Hardin indicates that last summer’s rainfall – which was fairly generous in spots – gave the state's Rio Grande turkey population the late season production boost that it needed after several years of intense drought.
That also should help to ensure that there will be plenty of young Rio Grande jakes roaming throughout the state this spring.
As for turkey hunting prospects in the state's Eastern turkey regulation zone, Hardin indicates that growing populations north of U.S. Highway 82 along the Red River counties should lead to good hunting conditions. That includes Grayson County to the north of Dallas, which despite lying in the Eastern turkey hunting regulations zone, actually has Rio Grande longbeards within its borders.

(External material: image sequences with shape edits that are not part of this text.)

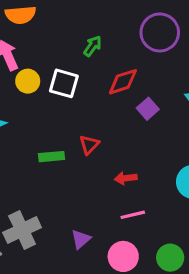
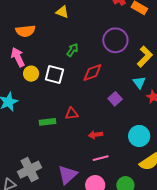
purple square: (148, 109) -> (115, 99), moved
red triangle: (89, 145) -> (72, 114), turned 40
purple triangle: (81, 239) -> (68, 175), size x1.5

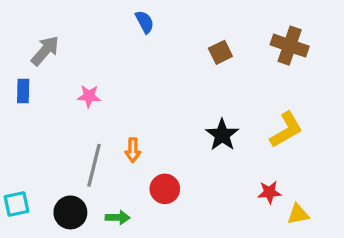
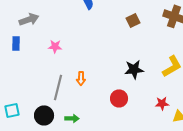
gray arrow: (45, 51) -> (29, 19), turned 30
black star: (222, 135) -> (134, 69), turned 30
red circle: (165, 189) -> (119, 98), moved

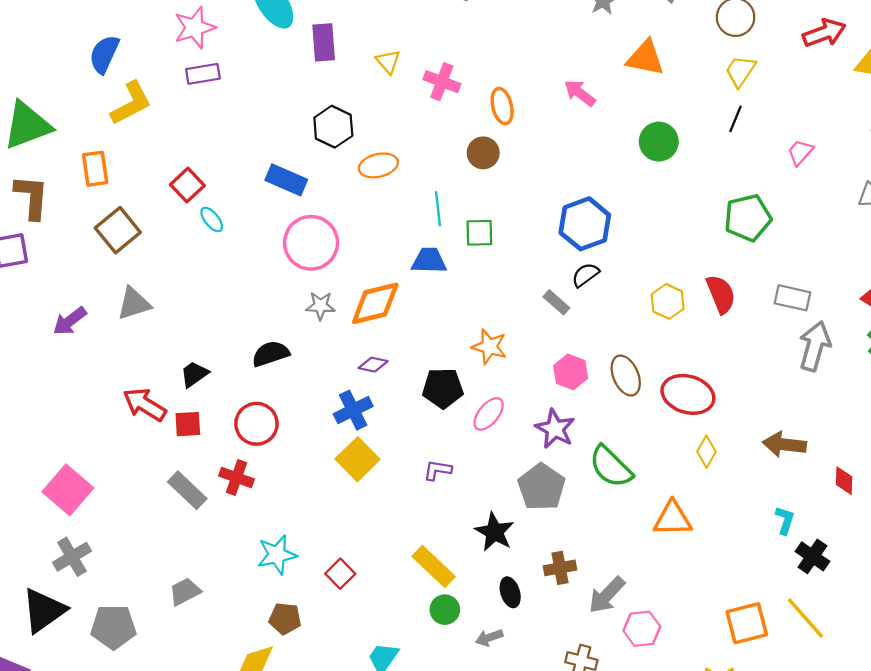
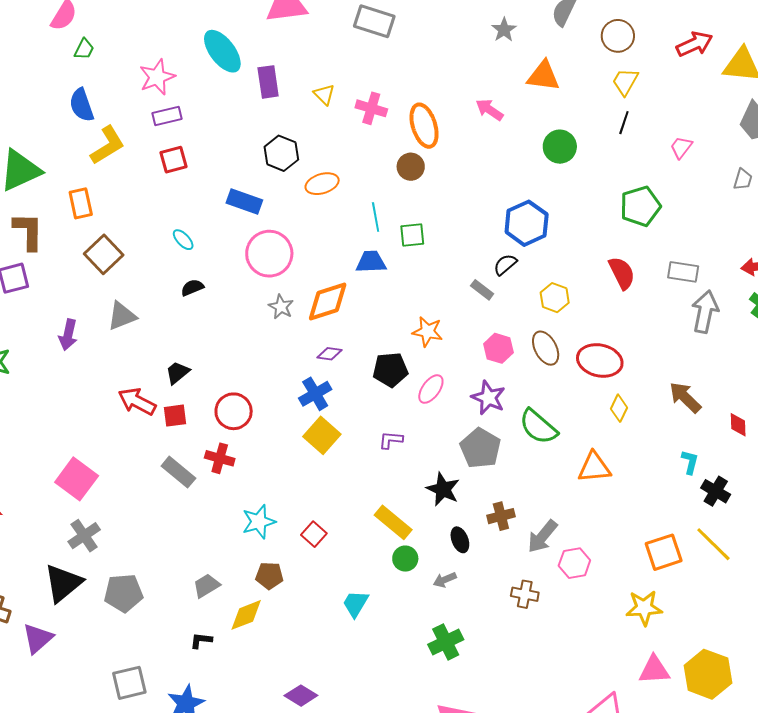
blue semicircle: (104, 54) -> (82, 105), turned -40
orange ellipse: (502, 106) -> (424, 126), size x1.4
red square: (187, 185) -> (174, 160), moved, turned 32
blue hexagon: (585, 224) -> (527, 223), moved
yellow hexagon: (668, 301) -> (555, 298), moved
gray star: (320, 306) -> (281, 307), turned 30
purple arrow: (70, 321) -> (68, 335), turned -36
black semicircle: (271, 354) -> (192, 288), moved, size x0.7
brown arrow: (784, 444) -> (685, 397), turned 42
gray trapezoid: (185, 592) -> (206, 586), moved

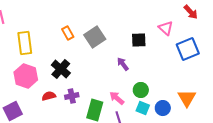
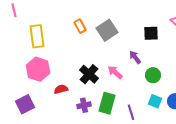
black cross: (61, 69) -> (89, 74), moved
green circle: (141, 90) -> (153, 75), moved
purple cross: (72, 96) -> (84, 105), moved
pink arrow: (117, 98) -> (115, 72), moved

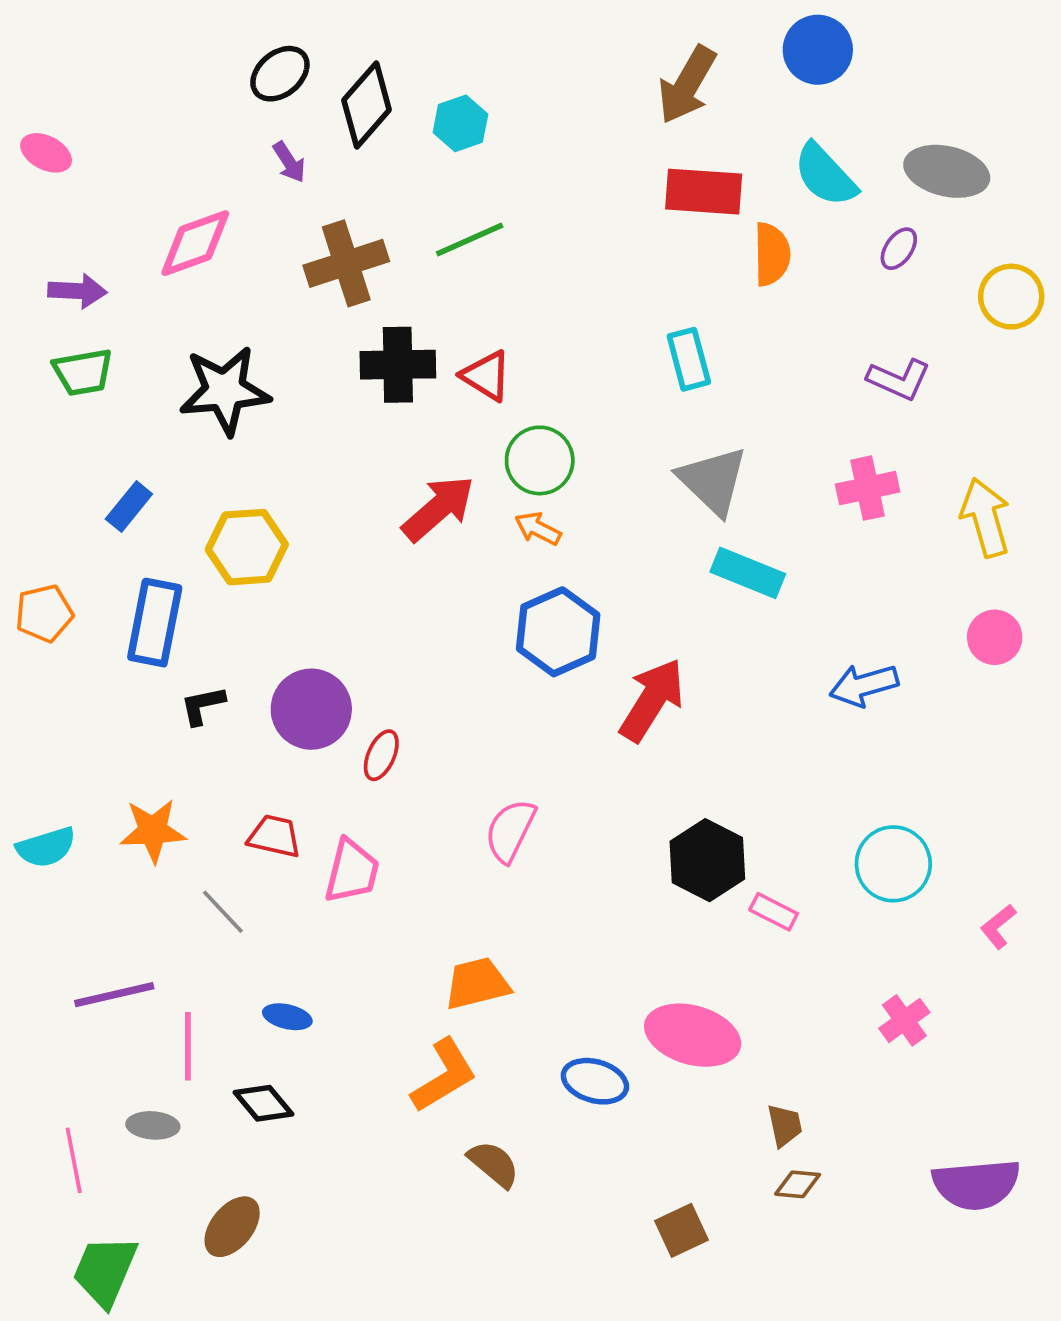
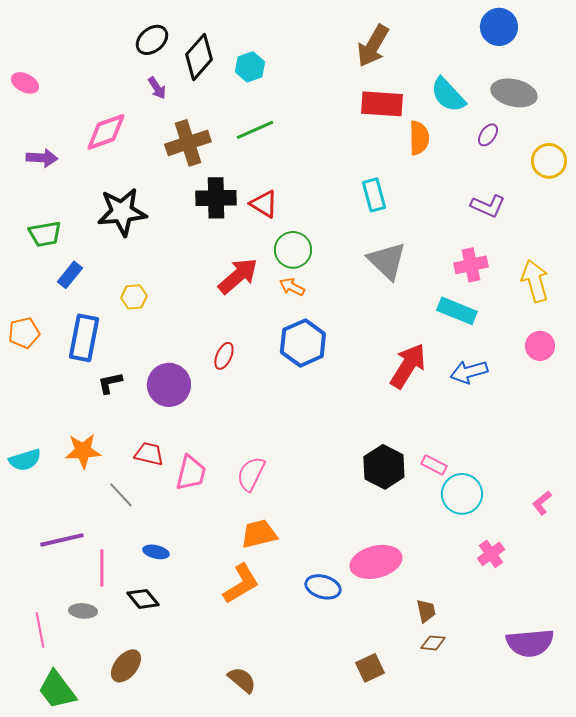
blue circle: (818, 50) -> (499, 27), moved
green trapezoid: (83, 372) -> (45, 234), moved
yellow hexagon: (247, 547) -> (134, 297), size x0.6
cyan rectangle: (748, 573) -> (457, 311), moved
red arrow: (652, 700) -> (408, 366), moved
red ellipse: (381, 755) -> (224, 356), moved
pink semicircle: (510, 831) -> (251, 474), moved
cyan circle: (893, 864) -> (462, 494), moved
pink rectangle: (774, 912) -> (434, 465), moved
pink ellipse: (693, 1035) -> (376, 562), turned -30
brown semicircle: (494, 1164) -> (242, 680), moved
green trapezoid: (105, 1271) -> (57, 690), turned -60

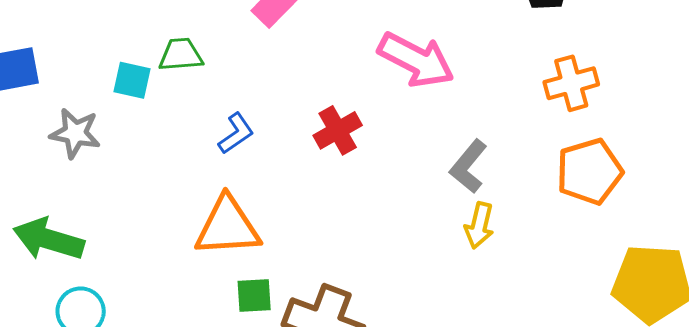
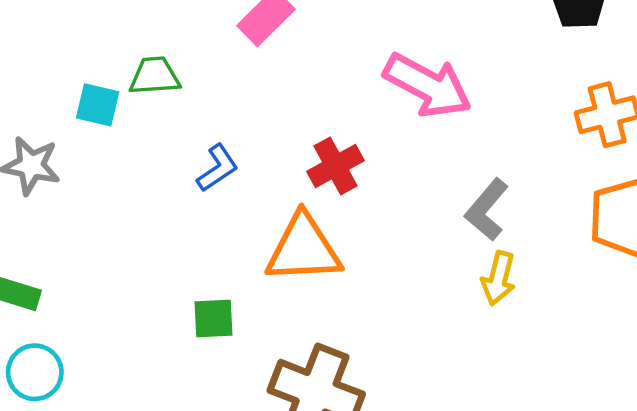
orange triangle: (228, 227) -> (304, 249), moved
green square: (254, 296) -> (214, 319), moved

“Reports out of the Pineywoods have been mixed and I expect we will see a bump in harvest, but nothing substantial,” said Hardin. “Landowners, managers and hunters who observed Eastern turkeys last year will be seeing them again this year.”
Eastern spring turkey hunting in the 28 counties having an open season runs April 15 to May 14. As a reminder, all turkeys harvested in this region (including the Rio Grandes in Grayson County) must be reported to TPWD within 24 hours of harvest.
A list of physical check stations across the region can be found online at www.tpwd.texas.gov/huntwild/hunt/season/stations .
Hunters do have the option this year of reporting their harvests at either a physical check station in the Eastern regulations zone, online at www.tpwd.texas.gov/turkey or by way of the new TPWD My Texas Hunt Harvest phone app.
TPWD notes that this will be the final hunting season that physical check stations will be open in the Eastern turkey hunting regulations zone. The agency is transitioning from physical check stations for mandatory Eastern turkey harvest reporting to all electronic reporting in the spring of 2016.
Finally, spring turkey hunters throughout Texas are reminded that they must be properly licensed to hunt either Rio Grande turkeys or Eastern turkeys during the 2015 seasons. For residents, that will mean the appropriate hunting license plus the state's $7 upland game bird stamp endorsement. For non-residents, that will mean the $126 non-resident spring turkey hunting license.